Prop. 8 Judge Married to ACLU Leader Refuses to Disqualify Himself
Supporters of the anti-gay marriage ballot proposition, which won at the polls in 2008, want Reinhardt to take himself off the case because of his wife's job, according to the San Francisco Chronicle. But Reinhardt won't step down, the paper reports, because the ACLU isn't a party to the case. (Reinhardt has repeatedly disqualified himself from hearing past cases where the ACLU actually was involved).
However, some legal scholars are questioning Reinhardt's ruling, because the ACLU did ask a federal judge to rule the ballot proposal unconstitutional last year.
Deborah Rhode, a law professor at Stanford University, told the newspaper that she found Reinhardt's ruling questionable. "When you have a judge's spouse who has directly participated in a proceeding connected to the case....there's a reason why the public could legitimately have concerns," she said. "You don't want to muzzle the spouses of judges, but you also don't want to compromise public confidence in the legitimacy of a decision."

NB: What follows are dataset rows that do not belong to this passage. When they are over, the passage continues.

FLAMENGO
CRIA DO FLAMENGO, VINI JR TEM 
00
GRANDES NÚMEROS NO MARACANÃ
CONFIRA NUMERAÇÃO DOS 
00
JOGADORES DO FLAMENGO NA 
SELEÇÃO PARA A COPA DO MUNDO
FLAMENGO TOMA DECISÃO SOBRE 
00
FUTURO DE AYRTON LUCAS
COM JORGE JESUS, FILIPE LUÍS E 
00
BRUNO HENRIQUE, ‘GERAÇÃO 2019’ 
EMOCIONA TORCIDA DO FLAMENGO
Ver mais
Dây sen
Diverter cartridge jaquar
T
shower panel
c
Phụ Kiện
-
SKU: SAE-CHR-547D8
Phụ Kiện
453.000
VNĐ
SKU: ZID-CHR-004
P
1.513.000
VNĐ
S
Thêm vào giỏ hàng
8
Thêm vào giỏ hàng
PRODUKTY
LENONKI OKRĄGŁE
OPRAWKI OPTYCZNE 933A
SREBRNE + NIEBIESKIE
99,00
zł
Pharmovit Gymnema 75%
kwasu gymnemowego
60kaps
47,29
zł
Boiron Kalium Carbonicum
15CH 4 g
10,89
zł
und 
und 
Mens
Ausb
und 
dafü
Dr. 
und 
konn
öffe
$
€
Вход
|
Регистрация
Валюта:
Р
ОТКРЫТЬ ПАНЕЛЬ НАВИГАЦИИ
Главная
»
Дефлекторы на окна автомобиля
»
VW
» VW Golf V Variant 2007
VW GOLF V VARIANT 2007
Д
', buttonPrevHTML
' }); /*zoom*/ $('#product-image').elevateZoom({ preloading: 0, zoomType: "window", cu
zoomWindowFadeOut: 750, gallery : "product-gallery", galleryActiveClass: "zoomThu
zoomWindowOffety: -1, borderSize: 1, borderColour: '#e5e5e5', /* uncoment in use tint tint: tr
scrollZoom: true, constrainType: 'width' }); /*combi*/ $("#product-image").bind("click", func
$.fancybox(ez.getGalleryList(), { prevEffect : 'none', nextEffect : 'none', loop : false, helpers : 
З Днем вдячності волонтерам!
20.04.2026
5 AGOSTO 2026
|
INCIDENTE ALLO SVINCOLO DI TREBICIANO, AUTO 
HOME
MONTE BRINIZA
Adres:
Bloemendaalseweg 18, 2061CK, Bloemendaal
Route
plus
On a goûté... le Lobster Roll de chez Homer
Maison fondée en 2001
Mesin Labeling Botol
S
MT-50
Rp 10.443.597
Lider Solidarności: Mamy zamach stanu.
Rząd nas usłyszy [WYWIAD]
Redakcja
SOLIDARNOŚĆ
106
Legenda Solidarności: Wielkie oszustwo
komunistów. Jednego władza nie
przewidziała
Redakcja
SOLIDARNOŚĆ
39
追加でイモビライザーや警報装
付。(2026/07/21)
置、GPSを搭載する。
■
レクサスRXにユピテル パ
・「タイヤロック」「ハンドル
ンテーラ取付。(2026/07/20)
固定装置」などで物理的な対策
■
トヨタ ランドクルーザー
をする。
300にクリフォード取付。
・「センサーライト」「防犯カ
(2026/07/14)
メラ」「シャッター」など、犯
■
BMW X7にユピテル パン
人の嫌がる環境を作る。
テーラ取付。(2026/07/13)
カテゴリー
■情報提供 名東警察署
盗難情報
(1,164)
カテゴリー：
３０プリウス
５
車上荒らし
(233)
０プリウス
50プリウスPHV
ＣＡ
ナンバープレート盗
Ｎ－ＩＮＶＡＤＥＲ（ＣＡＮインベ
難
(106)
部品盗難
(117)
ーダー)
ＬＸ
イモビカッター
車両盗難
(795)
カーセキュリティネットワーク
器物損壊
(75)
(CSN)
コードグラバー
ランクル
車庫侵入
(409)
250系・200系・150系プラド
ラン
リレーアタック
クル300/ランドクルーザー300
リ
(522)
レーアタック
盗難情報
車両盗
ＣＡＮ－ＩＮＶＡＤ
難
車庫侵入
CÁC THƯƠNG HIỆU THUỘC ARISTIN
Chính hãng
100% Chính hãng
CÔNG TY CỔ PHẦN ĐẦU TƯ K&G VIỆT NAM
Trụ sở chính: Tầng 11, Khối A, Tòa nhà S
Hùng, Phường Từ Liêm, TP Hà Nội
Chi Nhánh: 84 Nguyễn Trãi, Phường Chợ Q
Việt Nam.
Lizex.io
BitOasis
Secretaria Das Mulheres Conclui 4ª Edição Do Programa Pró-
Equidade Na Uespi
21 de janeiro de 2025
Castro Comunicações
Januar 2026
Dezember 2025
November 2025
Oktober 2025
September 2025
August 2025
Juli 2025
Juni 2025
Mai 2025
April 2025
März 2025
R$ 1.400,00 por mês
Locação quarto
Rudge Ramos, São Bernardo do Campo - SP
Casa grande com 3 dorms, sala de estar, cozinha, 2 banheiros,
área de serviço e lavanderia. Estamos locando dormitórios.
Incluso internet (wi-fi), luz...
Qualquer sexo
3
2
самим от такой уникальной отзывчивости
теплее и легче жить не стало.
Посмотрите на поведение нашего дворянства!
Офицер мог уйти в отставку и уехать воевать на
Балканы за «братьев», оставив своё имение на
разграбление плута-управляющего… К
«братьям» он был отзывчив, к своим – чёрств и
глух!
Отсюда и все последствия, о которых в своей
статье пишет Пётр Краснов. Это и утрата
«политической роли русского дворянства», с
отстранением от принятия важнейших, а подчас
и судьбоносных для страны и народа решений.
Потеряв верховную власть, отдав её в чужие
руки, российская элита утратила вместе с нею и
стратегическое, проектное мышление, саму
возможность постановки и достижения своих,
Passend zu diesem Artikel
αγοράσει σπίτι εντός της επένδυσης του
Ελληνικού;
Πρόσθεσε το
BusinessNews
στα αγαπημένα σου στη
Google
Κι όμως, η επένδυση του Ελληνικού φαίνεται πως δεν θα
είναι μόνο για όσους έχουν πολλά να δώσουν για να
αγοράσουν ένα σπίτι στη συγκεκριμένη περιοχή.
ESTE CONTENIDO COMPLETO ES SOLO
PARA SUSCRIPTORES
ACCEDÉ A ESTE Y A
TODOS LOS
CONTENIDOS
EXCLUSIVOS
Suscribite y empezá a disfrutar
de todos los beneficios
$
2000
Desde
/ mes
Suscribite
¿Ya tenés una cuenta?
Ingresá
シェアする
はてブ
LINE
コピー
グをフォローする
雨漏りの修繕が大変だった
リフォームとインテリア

Despite the controversy, the Chronicle added, Prop. 8 backers have already accepted Reinhardt's ruling. Perhaps the hope to use his questionable--albeit non-gay--marriage status against him when they appeal his ruling before the Supreme Court. That's an outcome that is all but guaranteed if, in that great heterosexual tradition, Reinhardt does exactly what his wife tells him to do and bans the ban on gay marriage.